Thereafter, petitioner, who is currently incarcerated at *960Sullivan Correctional Facility in Sullivan County, commenced this CPLR article 70 proceeding seeking a writ of habeas corpus, again alleging that County Court’s verdicts were inconsistent and that, as a result, he had been deprived of his constitutional right to due process. Supreme Court ultimately dismissed the petition and this appeal ensued.

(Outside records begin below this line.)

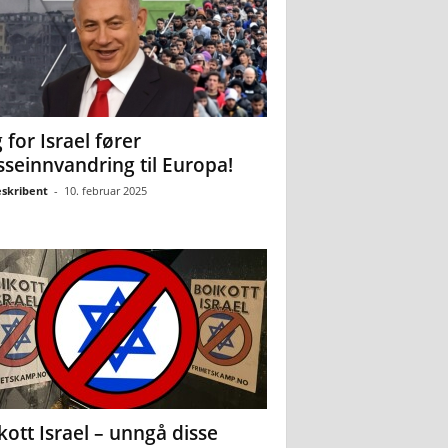
 for Israel fører
seinnvandring til Europa!
eskribent
-
10. februar 2025
kott Israel – unngå disse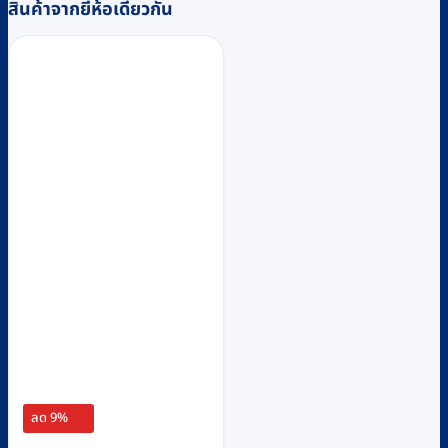
สินค้าจากยี่ห้อเดียวกัน
ลด 9%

In our view, Supreme Court correctly dismissed the petition. It is firmly established that a writ of habeas corpus may not be utilized to review claimed errors already passed on in an earlier appeal (see, People ex rel. Schaurer v Fogg, 92 AD2d 647, 648; People ex rel. Gaines v Jones, 79 AD2d 1065; People ex rel. Knox v Smith, 60 AD2d 789, lv denied 43 NY2d 647). Here, petitioner’s unpreserved claim of error regarding County Court’s verdicts was reviewed in the interest of justice and disposed of on direct appeal by the First Department. The claimed error of the First Department in failing to order a new trial was then the subject of petitioner’s leave application to the Court of Appeals, which was denied. Furthermore, because petitioner did not preserve his repugnancy claim by voicing an objection at the time the verdicts were announced, so that the trier of fact could have responded by rendering a valid verdict, we cannot conclude that a violation of petitioner’s rights approaching constitutional dimension has occurred so as to warrant a departure from traditional orderly procedure (see, People ex rel. Keitt v McMann, 18 NY2d 257, 262; People ex rel. Hall v LeFevre, 92 AD2d 956, 957, affd 60 NY2d 579; People ex rel. Schaurer v Fogg, supra, at 648).
Mercure, Mahoney and Casey, JJ., concur. Ordered that the judgment is affirmed, without costs.